You can also check the previous reports to compare which direction the penny stocks’ operations are moving in, and look for trends (i.e. increasing debt load, unpredictable earnings, decreasing revenues, erratic spending, etc. ).

There are also many other Internet resources which provide similar information, which we detail earlier in All About Penny Stocks .

Financial Statements Understanding Penny Stocks

Comparison Shopping

To familiarize yourself with some of the numbers, try looking up the financials of three penny stocks you own or are interested in.

  • Balance Sheet. Which of the penny stocks has the greatest long term debt load? Do any of the companies have greater current liabilities than current assets? Compare the current share price to the shareholder’s equity (book value): is the penny stocks price much greater or less than the book value?
  • Earnings Statement. What were the revenues of the most recent year (or quarter) and does the number represent an increase or decrease from the previous period? How much money per share did the penny stock earn (or lose) in the most recent period?
  • Statement of Changes in Financial Position. Has company debt been increasing or decreasing? What was the greatest expense the penny stock incurred according to the statement?

Decision Making in Penny Stocks

Financial statements can provide investors with a partial fundamental snapshot of a company. They only represent one piece of the puzzle. Remember that, while financial statements can help investors compare several penny stocks, that comparison is limited only to the numbers provided.

In other words, you can see that one company made money while the other lost money, but you don’t know which has the better technical outlook (based on analysis of the trading chart), which is a potential takeover target, which will have the best future earnings, etc.

As well, the impact of financial statements tends to be long-term as it relates to share prices. Four quarterly reports showing increasing earnings may push the penny stock into an upward trend as the market begins to recognize the improvements of the underlying company, but one single quarter of increasing earnings may or may not have a significant impact on shares.

Therefore, most investors use financial statements as part of a greater overall decision making process in penny stocks. Certainly, an understanding of the data can benefit any investor who takes the time to make educated trading decisions.

Important Penny Stock Points

Many growth companies don’t need nor are expected to have positive earnings. Instead, they generally accumulate debt as they focus on research and development of new technologies, aggressively move into new markets, fight for market share with competitors, etc.

Other penny stocks with minimal growth prospects should have more importance placed on actual earnings, lowering operational costs, etc.

Be sure to understand what numbers are important and unimportant to a specific type of penny stock based on their situation and the sector they are in. This can be done easily by doing an industry comparison on the company in question.
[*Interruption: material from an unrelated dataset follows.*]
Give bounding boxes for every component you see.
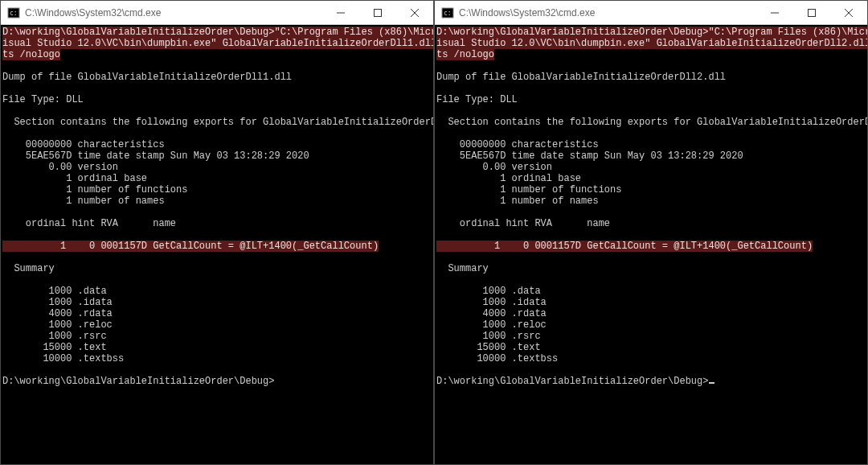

Do penny stocks in the same industry or sector seem to have positive earnings, or is the focus on growth, research, etc. Are they a larger or smaller company than the industry average, and are they growing faster than the others?

Read the fine print to make sure the numbers you are reading have been audited, rather than being just company estimates, or unverified results. This generally is not something you need to worry about with most exchange-listed companies, but it is important practice.

Many annual statements will begin with positive news about sales or revenue increases, or other positive comments, but further reading reveals that the company actually lost money, increased debt, or had a poor quarter or year. For most companies their financial statements are part of their promotional material and they need to make the information sound as impressive and positive as possible, even if the overall results were disappointing.

Be wary of one-time earnings or losses. For example, a company may win a huge lawsuit settlement and the influx of money gives them positive earnings for the quarter. However, how would they have done when the one-time extraordinary gain is ignored?